Exploiting these properties, various coding schemes
based on scalar and vector quantization were
developed in the past for the efficient quantization of
spectral LSF parameters. Several works showed that
the vector quantizer (VQ) schemes, such as
multistage VQ [4], Split VQ [2], can achieve at
lower bit-rates the transparent quantization quality of
the LSFs compared with those conceived based on
scalar quantizer (SQ).
In this paper, we present an optimized trellis
coded vector quantization (OTCVQ) scheme
designed for the efficient and robust coding of LSF
parameters. The aim of this system, called at the
beginning "LSF-OTCVQ Encoder", is to achieve a
low bit rate transparent quantization of LSFs by
exploiting the intra-frame dependence between the
closest pairs of the LSF parameters. In the case of

ideal transmissions over a noiseless channel, we have


already proved in [5] that the LSF-OTCVQ encoder
(with weighted distance) could achieve good
performances when applied to encode the LSF
parameters of the US Federal Standard FS1016.
Indeed, we have showed that LSF-OTCVQ encoder
of 27 bits/frame produces equivalent perceptual
quality to that obtained when the LSF parameters are
unquantized.
Subsequently, our interest was drawn to the
improvement of the LSF-OTCVQ encoder
robustness for real transmissions over noisy channel.
In low bit rate speech coding domain, the essential
objective is to reduce the bit rates of speech coders
while maintaining a good quality of transmission. In
general, during the design of speech coding systems,
the effects of transmission noises are often neglected.
A redundant channel coding [6] is conventionally
used to ensure an "explicit" protection to sensitive
parameters of speech coders against channel errors.
According to the separate design approach,
suggested by Shannon in his classical source/channel
coding theorems [7], the channel encoder can be
designed separately from the source encoder by
adding redundant bits (Error-detecting-correcting
codes) to source data. Indeed, robust encoding
systems could be designed according to this
separation approach but at the cost of an increase of
the bit-rate/delay transmission and the complexity of
the coding/decoding. However, at low bit rate where
the constraints in complexity and delay are very
severe, this channel coding is not especially
recommended. The separation design disadvantages
have motivated some researchers to investigate a
joint solution to the source and channel coding
optimization problem so that they can reduce the
complexity on both sides, while providing
performances close to the optimum. For these
purposes, Joint Source-Channel Coding (JSCC) was
introduced in which the overall distortion is
minimized by simultaneously considering the impact
of the transmission errors and the distortion due to
source coding [8], [9], [10]. Most of these works
have proved the effectiveness of the JSCC to protect
implicitly (i.e., without redundancy) source data
while maintaining a constant bit rate and a reduced
complexity.
To implicitly protect the transmission indices of
our LSF-OTCVQ encoder incorporated in the
FS1016, we used a JSCC method carried out by the
Channel Optimized Vector Quantization (COVQ).
We will show first how to adapt and apply
successfully the COVQ technique for the robust
design of a new encoding system (called "COVQLSF-OTCVQ encoder") in order to implicitly protect
some of its indices. To finish, we will generalize the
study with the complete protection of all the indices
of the COVQ-LSF-OTCVQ encoder.
An outline of this paper is as follows. In section

2, we briefly review the basics of vector quantization.

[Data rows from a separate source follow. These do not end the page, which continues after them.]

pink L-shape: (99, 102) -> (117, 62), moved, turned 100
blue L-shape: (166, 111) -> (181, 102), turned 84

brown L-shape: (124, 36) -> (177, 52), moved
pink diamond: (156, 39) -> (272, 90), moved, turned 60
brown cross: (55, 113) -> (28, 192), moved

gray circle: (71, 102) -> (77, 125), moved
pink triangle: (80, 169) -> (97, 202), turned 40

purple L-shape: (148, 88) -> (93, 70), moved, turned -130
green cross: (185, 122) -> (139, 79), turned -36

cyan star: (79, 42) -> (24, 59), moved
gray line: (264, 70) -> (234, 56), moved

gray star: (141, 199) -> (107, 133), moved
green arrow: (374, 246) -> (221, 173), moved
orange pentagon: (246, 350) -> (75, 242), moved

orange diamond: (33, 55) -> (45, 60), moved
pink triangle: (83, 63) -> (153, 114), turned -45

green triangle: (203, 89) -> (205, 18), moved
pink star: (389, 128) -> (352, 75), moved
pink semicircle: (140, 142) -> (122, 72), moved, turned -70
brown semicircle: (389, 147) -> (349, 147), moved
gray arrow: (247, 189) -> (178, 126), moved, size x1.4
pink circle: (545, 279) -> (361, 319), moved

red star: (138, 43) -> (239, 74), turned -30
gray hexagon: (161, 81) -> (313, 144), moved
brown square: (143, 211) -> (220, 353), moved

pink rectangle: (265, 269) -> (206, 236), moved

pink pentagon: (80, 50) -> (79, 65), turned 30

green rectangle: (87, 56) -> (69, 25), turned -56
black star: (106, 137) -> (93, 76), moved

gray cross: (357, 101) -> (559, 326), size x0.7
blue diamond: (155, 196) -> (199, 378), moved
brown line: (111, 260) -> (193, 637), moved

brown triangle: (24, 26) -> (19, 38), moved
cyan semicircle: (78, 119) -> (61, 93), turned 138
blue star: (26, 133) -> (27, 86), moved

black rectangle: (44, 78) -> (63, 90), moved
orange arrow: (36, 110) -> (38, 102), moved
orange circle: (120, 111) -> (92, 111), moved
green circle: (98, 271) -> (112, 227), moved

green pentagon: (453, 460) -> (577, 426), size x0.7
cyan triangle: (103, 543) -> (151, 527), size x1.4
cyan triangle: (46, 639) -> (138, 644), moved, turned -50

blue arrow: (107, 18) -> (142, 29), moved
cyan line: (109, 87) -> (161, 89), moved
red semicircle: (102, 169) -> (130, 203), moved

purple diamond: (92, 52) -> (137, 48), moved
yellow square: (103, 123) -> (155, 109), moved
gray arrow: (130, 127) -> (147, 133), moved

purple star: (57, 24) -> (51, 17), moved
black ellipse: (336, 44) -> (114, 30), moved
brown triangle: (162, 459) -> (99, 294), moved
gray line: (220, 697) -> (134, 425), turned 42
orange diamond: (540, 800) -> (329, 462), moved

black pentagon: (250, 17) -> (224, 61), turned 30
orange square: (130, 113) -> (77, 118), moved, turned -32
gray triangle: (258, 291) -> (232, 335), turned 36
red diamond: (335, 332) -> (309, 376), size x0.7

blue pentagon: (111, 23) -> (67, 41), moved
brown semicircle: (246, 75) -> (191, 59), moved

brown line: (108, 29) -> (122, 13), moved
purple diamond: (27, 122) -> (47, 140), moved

In section 3, we describe the design steps of the
OTCVQ encoding system. Examples of comparative
results of TCVQ/OTCVQ encoders are reported in
this section. Next, we present the joint coding
method by the COVQ technique. The performances
of the COVQ system applied to encode memoryless
source are presented at the end of the section. The
application of the OTCVQ scheme for encoding the
LSF parameters is described in section 5. Simulation
results, when using two different distance measures
(unweighted and weighted) in the design and the
operation of the LSF-OTCVQ encoder, are provided.
In section 6, we present the application of the LSFOTCVQ encoder to quantize the LSF parameters of
the FS1016 speech coder. After, a JSCC-COVQ
method was used to implicitly protect the LSFOTCVQ indices for transmissions over noisy
channel. Conclusions are given in section 7.
2

VECTOR QUANTIZATION

A k-dimensional vector quantizer (VQ) of size L


is a mapping Q of k-dimensional Euclidean space k
into a finite subset (codebook) Y = {y0,, yL1}
composed of L codevectors [11]. The design
principle of a VQ consists of partitioning the kdimensional space of source vectors into L non
overlapping cells {R0,.., RL1} and associating with
each cell Ri a unique codevector yi.
Coding a sequence of input source vectors by a
VQ consists thus to associate to each source vector x
the binary index i {0,, L 1} of a close
codevector yi whose distance from the input vector is
minimized. In general, the vector quantization
involves an irreversible loss of information which
results in a quality degradation evaluated commonly
by a distortion measure. For a given VQ, the average
distortion is defined by [11]:

D=

1
k

L 1

d ( x, yi ) p(x) dx ,

(1)

i =0 xRi

where p(x) is the k-fold probability density function


of the source and d(x, yi) is the widely used squared
Euclidean distance.
The optimal design of a VQ is based on the
principle of searching simultaneously the partition
{R0,.., RL1} and the representing codevectors {y0,..,
yL1} which minimizes the average distortion D. To
resolve this problem, two main necessary conditions
of optimality need to be successively satisfied during
the VQ design process [11]:
1. For a given codebook Y = {y0, y1,..., yL1}, the
optimal partition satisfy :

Ri = x : d ( x, y i ) d ( x, y j ), j i

(2)

It's the nearest neighbor optimality condition.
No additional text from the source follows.